Esses fatores impulsionaram as ações da CSN no período, com valorização de 157%, mais de três vezes superior à alta de 44% registrada pelo índice Ibovespa no mesmo ano. Mas foi a estrutura verticalizada que permitiu a obtenção de custos muito competitivos e deu fôlego à empresa para se destacar em 2007.

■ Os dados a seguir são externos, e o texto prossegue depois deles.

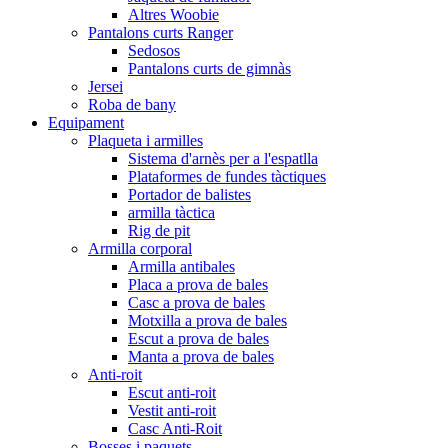
Altres Woobie
Pantalons curts Ranger
Sedosos
Pantalons curts de gimnàs
Jersei
Roba de bany
Equipament
Plaqueta i armilles
Sistema d'arnès per a l'espatlla
Plataformes de fundes tàctiques
Portador de balistes
armilla tàctica
Rig de pit
Armilla corporal
Armilla antibales
Placa a prova de bales
Casc a prova de bales
Motxilla a prova de bales
Escut a prova de bales
Manta a prova de bales
Anti-roit
Escut anti-roit
Vestit anti-roit
Casc Anti-Roit
Bosses i paquets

“Estamos colhendo os frutos dos investimentos que fizemos para ter uma operação integrada”, afirmou na ocasião o presidente da empresa, Benjamin Steinbruch. “Por competência e sorte, investimos em setores muito aquecidos.” Além do minério de ferro, o empresário destacou investimentos em energia, logística e calcário, que permitiram independência à companhia em relação a quase todos os seus insumos. De acordo com o presidente, a empresa foi preparada para a guerra e estava vivendo um momento de paz, o que possibilitou resultados elevados.
As ações da CSN encerraram 2007 com a relação entre preço e valor patrimonial por ação de 5,4 vezes, indicativo de que os investidores tinham elevada percepção de valor da companhia. A siderúrgica também se destacou pela variação do retorno sobre o patrimônio líquido, chamado delta ROE, que subiu 24,2 pontos porcentuais. O lucro líquido em 2007 atingiu o recorde de R$ 2,9 bilhões, alta de 150% em relação ao ano anterior. Outro destaque da CSN foi sua elevada liquidez.
Segundo Steinbruch, o resultado de 2007 foi impulsionado pelo aquecimento da economia brasileira e o consequente avanço da demanda por aço na indústria. Isso permitiu aumento de 28% nas vendas internas de aço da companhia, que atingiram 3,6 milhões de toneladas. Somando-se às exportações, chegaram a 5,38 milhões de toneladas, um avanço de 23%. A geração de caixa também bateu marca histórica, de R$ 4,9 bilhões, 54% superior ao valor verificado em 2006.
A valorização do minério de ferro no mercado internacional foi outro fator positivo para os resultados da CSN em 2007. “Começamos a exportar minério em um momento de forte demanda mundial”, lembrou Steinbruch. A maior mina da CSN - a Casa de Pedra - produziu em 2007 15 milhões de toneladas de minério, mas tinha capacidade para até 70 milhões de toneladas.
Resumo de reportagem publicada, na ocasião da entrega do prêmio ranking Destaque Empresas de 2008. O texto original foi divulgado pelo serviço AE Empresas e Setores, conteúdo noticioso e analítico voltado ao mercado corporativo. Para melhor contextualizar as informações, a edição alterou os tempos verbais e atualizou o texto pelo novo acordo ortográfico.